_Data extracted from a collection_
• • • •

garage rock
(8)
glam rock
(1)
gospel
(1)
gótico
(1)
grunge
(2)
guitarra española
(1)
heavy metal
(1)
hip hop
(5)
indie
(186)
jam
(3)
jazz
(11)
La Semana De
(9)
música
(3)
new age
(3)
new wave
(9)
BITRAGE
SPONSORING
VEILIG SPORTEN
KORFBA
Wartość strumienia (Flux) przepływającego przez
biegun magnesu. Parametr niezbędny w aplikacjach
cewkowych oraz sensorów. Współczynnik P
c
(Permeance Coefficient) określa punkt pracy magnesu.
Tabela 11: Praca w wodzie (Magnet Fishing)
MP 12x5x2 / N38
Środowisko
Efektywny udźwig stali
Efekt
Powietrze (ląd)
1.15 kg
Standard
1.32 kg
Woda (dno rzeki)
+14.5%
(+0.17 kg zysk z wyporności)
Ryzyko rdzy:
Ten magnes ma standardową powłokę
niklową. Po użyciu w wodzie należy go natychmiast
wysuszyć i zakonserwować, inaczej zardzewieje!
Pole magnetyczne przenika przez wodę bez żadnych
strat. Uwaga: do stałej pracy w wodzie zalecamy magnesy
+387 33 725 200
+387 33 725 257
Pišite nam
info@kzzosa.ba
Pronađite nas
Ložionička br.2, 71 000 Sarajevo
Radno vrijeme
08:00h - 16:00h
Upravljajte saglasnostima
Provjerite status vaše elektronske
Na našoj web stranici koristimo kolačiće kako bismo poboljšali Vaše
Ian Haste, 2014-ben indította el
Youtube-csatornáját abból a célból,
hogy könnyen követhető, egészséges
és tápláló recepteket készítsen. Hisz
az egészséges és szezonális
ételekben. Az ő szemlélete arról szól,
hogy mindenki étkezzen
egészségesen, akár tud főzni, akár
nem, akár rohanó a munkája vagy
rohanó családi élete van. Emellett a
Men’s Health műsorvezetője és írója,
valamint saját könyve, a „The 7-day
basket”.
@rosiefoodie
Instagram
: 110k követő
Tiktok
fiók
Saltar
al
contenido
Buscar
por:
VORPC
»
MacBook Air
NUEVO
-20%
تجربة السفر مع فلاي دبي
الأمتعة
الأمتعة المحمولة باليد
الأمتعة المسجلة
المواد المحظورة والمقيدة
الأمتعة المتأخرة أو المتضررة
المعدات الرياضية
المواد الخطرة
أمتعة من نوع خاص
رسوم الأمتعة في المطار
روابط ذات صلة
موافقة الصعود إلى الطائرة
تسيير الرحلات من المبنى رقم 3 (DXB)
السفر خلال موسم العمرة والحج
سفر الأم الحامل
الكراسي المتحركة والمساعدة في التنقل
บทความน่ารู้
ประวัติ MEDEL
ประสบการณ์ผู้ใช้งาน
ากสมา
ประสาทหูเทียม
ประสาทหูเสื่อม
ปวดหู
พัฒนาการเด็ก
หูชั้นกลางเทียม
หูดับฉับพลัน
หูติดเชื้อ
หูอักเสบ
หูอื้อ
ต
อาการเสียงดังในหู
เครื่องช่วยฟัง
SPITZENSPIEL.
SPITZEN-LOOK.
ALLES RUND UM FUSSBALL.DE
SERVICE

• • • •

_What you are asked to do_
The lines holding the word "السفر" are the answer. Pull them out of the records and copy them.

_Response below_
تجربة السفر مع فلاي دبي
السفر خلال موسم العمرة والحج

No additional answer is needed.